Middling Fare at Romano's Macaroni Grill
Dinner at Romano’s Macaroni Grill may be the end all of my fascination with chain dining. There’s certainly no farm-to-table Italian mantra in evidence. And staying local means in this case buying off the supply truck that’s pulled up to the restaurant’s loading dock. But that’s what chain restaurants are all about: they plot a standardized taste and look that plays with cuisine and décor like a child might with his pacifier. At Macaroni it’s a blend of Rococo schlock meets the Sopranos sitting at a table crushing garlic.
As for the dining experience, it wasn’t a disaster but rather a very dull ride through a prairie of flavors and textures that had little to do with more exalted culinary experiences elsewhere. That and the overwhelming use of garlic tainted everything we ate. It might be days before my palate regains its equanimity.
I chose this place over so many others of the genre because I was intrigued by the TV commercials that I’d seen recently showing a stellar looking dining room commandeered by a maitre d’ conjured up from central casting’s idea of the suave swain swathed in Armani tailored duds looking like he was doing his rounds at a private dining club.
The commercial is hardly a credible mise en scene depicting Maine restaurants in general or this one in particular. Located in one of the Maine Mall strips this is shopping center dining to the hilt. The dining room, by chain restaurant standards, is inviting enough if you don’t lean too hard against solid surfaces, which could crumble at a glance. There’s an open kitchen lauding over the room and well mannered, decently dressed diners at tables and booths. Perhaps Macaroni is a step above the rest of its mall neighbors.

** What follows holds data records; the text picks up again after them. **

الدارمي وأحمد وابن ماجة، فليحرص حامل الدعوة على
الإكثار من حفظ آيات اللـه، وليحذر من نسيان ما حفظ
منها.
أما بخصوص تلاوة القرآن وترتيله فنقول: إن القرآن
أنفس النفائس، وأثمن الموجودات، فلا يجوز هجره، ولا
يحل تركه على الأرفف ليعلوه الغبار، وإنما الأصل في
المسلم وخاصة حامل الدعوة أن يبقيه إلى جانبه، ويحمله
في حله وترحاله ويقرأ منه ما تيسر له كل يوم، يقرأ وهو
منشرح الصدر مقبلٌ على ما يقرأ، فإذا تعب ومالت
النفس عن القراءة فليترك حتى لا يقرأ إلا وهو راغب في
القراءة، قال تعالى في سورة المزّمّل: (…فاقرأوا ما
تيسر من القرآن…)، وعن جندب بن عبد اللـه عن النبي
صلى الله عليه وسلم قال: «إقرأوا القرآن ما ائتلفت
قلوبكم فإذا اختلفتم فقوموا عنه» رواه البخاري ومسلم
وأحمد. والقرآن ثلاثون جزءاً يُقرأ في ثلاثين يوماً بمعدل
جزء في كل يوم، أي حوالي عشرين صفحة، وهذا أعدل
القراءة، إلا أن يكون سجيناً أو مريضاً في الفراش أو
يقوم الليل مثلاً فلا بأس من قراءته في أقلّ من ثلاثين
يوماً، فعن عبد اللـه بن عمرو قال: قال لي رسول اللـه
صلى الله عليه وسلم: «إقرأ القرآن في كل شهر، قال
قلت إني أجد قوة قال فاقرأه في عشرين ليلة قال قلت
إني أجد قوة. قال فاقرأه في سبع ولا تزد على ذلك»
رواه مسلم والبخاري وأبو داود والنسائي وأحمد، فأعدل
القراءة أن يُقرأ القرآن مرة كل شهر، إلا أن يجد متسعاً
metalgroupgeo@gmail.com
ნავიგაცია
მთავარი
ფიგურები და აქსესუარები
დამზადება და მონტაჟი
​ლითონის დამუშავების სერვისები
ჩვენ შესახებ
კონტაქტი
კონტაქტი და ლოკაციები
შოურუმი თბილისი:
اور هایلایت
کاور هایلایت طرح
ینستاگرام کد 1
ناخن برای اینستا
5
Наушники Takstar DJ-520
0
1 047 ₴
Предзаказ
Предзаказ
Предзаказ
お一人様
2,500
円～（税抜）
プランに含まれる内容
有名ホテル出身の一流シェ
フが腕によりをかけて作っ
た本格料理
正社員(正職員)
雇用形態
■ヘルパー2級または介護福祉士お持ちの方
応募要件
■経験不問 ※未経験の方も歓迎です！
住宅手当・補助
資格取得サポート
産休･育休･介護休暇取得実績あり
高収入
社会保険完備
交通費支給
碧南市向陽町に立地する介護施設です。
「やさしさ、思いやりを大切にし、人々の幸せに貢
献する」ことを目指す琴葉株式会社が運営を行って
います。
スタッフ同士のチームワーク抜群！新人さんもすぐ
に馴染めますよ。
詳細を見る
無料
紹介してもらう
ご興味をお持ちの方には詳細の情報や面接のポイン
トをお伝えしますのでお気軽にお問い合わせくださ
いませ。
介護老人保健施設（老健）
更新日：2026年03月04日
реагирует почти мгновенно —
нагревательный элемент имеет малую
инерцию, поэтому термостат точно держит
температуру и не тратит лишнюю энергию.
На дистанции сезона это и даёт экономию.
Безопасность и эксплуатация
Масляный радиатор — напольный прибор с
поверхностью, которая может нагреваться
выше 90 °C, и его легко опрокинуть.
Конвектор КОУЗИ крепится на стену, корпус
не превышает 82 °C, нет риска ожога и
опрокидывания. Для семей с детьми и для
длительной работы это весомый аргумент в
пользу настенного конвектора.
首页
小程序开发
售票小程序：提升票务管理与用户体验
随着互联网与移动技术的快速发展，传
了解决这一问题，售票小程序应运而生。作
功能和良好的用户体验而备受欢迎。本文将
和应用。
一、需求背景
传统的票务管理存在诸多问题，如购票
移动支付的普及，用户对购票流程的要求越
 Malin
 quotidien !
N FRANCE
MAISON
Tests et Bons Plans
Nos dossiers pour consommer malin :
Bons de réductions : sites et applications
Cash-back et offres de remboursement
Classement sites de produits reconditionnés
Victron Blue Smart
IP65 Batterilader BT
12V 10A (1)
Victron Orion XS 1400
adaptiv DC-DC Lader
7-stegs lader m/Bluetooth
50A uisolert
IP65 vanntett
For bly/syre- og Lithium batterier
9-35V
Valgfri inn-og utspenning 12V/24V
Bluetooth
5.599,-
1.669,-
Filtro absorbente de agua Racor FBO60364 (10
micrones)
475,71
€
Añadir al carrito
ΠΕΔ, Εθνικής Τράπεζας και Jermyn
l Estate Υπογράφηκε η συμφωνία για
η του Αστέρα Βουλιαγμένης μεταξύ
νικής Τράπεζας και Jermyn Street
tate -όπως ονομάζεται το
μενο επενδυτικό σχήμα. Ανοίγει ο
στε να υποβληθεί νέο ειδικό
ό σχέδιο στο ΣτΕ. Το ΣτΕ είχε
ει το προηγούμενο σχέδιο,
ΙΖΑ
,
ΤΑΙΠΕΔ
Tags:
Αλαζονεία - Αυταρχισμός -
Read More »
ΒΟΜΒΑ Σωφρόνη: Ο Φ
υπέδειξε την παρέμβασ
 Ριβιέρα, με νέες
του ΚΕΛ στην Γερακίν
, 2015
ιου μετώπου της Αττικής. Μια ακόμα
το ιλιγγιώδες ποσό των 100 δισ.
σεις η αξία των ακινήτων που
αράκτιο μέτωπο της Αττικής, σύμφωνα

The menu covers the gamut. There are lots of pasta dishes, grilled meats and fish, plenty of nibbles from antipasti and other appetizers. And it’s all moderately priced.
The list starts off with Italian Tapas—little bites like artichoke potato cakes, meatballs, mac and cheese bites, crostini, goat cheese “peppedew” peppers and baked prosciutto and mozzarella. We chose the peppers and prosciutto.
The peppers, which are pickled and stuffed, were delicious and the likely culprit that started my odyssey into the world of garlic infusion.
The baked prosciutto, however, was a huge portion that could have easily been a meal itself. The mozzarella, however, was like eating string cheese--only a machete could cut it loose from the plate.
For a main course I urged my dinner mate to order the meatballs and spaghetti because it’s a good indicator of an Italian kitchen’s capabilities. It’s listed on the menu as Mom’s Ricotta Meatballs. When la mama actually devised this culinary number is anyone’s guess. I was surprised by how few meatballs were in the dish and the lack of red sauce. My friend enjoyed the dish well enough. My sampling led me to chewing on a hard, staunch meatball that would fling Italian motherhood into oblivion.
I chose Chicken Under a Brick as my main course. I half expected the dish to come with the brick still on the chicken.
This method flattens the chicken nicely as it’s grilled over a robust fire. The dish was served with grilled asparagus , roasted potato quarters and diavolo sauce, which our waitress pronounced dio-vo-lo when I inquired what the little cup of sauce contained.
Something didn’t look right with the presentation, though. There were indeed two pieces of chicken, which I assumed were a thigh and a breast. It wasn’t until I cut into one or the other that I could discern which was breast or dark meat. It wasn’t a bad rendition and the roasted potatoes were wonderful.
We ordered a dessert to share, a very nice square wedge of lemon cream cake.
I’m told by those in the know that Olive Garden is a better choice of the genre. Maybe one of these days I’ll find out. Otherwise, ciao Macaroni Grill.